1. First, let's write the balanced chemical equation for the combustion of methane:
CH4 + 2O2 -> CO2 + 2H2O
According to the balanced equation, for each mole of methane, we need 2 moles of oxygen to completely react.
To find the number of moles of methane, we can use the ideal gas law equation:
PV = nRT
Here, we know the pressure (0.961 atm), volume (29.0 L), temperature (140°C), and the gas constant (R = 0.0821 L⋅atm/mol⋅K). We can rearrange the equation to solve for the number of moles (n) of methane:
n = PV / RT
Substituting the values, we get:
n = (0.961 atm) * (29.0 L) / (0.0821 L⋅atm/mol⋅K * 413.15 K)
Calculate n to find the number of moles of methane in 29.0 L.
Once we have the number of moles of methane, we can use the stoichiometry of the balanced equation to determine the number of moles of each product. Since the balanced equation tells us that 1 mole of methane produces 1 mole of carbon dioxide (CO2) and 2 moles of water (H2O), we can convert the moles of methane to moles of each product.
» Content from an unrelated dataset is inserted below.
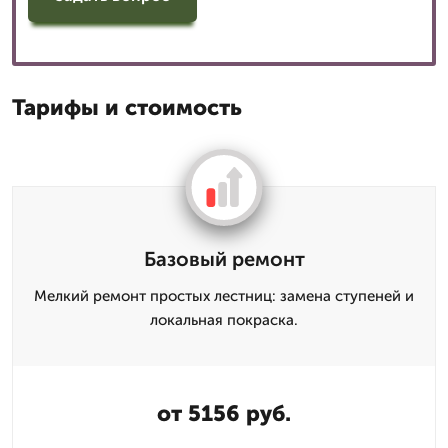
Тарифы и стоимость
Базовый ремонт
Мелкий ремонт простых лестниц: замена ступеней и
локальная покраска.
от 5156 руб.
Finally, we can use the ideal gas law again to convert the moles of each product to volumes at the same temperature and pressure, using the formula:
V = nRT / P
Substitute the appropriate values to find the volume of each product.
2a. To determine the liters of air needed for complete combustion of octane vapor, C8H18, we can follow a similar process. First, you need to write the balanced chemical equation for the combustion of octane:
2C8H18 + 25O2 -> 16CO2 + 18H2O
According to the balanced equation, for each mole of octane, we need 25 moles of oxygen to completely react.
To find the number of moles of octane, you'll need to know the volume of octane vapor in liters and then use the ideal gas law as shown in question 1.
Once you have the number of moles of octane, you can use the stoichiometry to determine the number of moles of each product, similar to question 1.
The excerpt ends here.